Ces directeurs qui rendent leurs étudiants fous
Des associations de la province dénoncent le manque d’encadrement à la maîtrise et au doctorat
Épuisement, sentiment d’être abandonnés, résultats de recherche sabotés. Partout au Québec, des étudiants de maîtrise et de doctorat se retrouvent emprisonnés dans un climat toxique et terminent leur parcours au bord de la dépression.
« Deux années de cauchemar. » C’est ainsi que Kevin (nom fictif) décrit la période qu’il a passée à travailler sur son mémoire de maîtrise.
Pendant plus d’un an, son directeur n’était jamais disponible pour commenter son travail et l’a pratiquement laissé à lui-même ( voir autre texte).
Des étudiants terminent chaque année leurs études au bord de la détresse psychologique en raison du manque d’encadrement de leur directeur. Plusieurs sont forcés d’abandonner ou de prolonger leurs études, dénoncent quatre associations étudiantes qui préparent actuellement une étude ou un document sur le sujet.
Le Journal a parlé à cinq universitaires qui, comme Kevin, ont préféré taire leur vrai nom par crainte de représailles.
« BELLE ÉPAISSEUR »
« Ton document a une belle épaisseur » est la seule rétroaction qu’a reçue Alicia (nom fictif) de sa directrice de thèse à propos du fruit d’un an de travail.
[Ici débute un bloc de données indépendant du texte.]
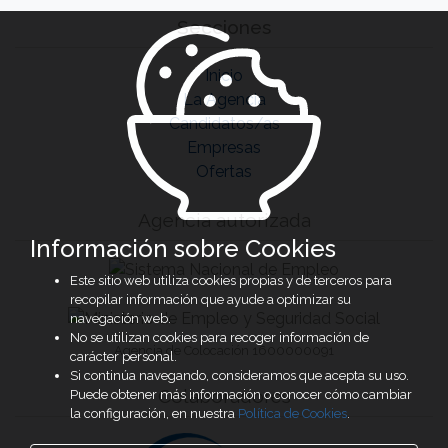
Secciones
Inicio
La Agencia
Candidatos/as
Empresas
Ofertas
Agencia autorizada
Información sobre Cookies
Este sitio web utiliza cookies propias y de terceros para
recopilar información que ayude a optimizar su
navegación web.
No se utilizan cookies para recoger información de
Agencia de Colocación 1600000091
carácter personal.
Si continúa navegando, consideramos que acepta su uso.
Colaboradores
Puede obtener más información o conocer cómo cambiar
la configuración, en nuestra
Política de Cookies
.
Tout au long de son doctorat à l’université Laval, celle-ci lui a aussi fait vivre un enfer en changeant constamment d’idée et en rabaissant sa besogne, raconte-t-elle.
Cet hiver, dont plusieurs mois après avoir fini ses études, elle faisait encore des cauchemars reliés à cette relation malsaine qui l’a plongée en dépression.
L’encadrement des étudiants qui doivent passer des années à rédiger un mémoire ou une thèse est particulier parce qu’il repose généralement sur un seul professeur. Si la relation est mauvaise, tout le parcours en est teinté.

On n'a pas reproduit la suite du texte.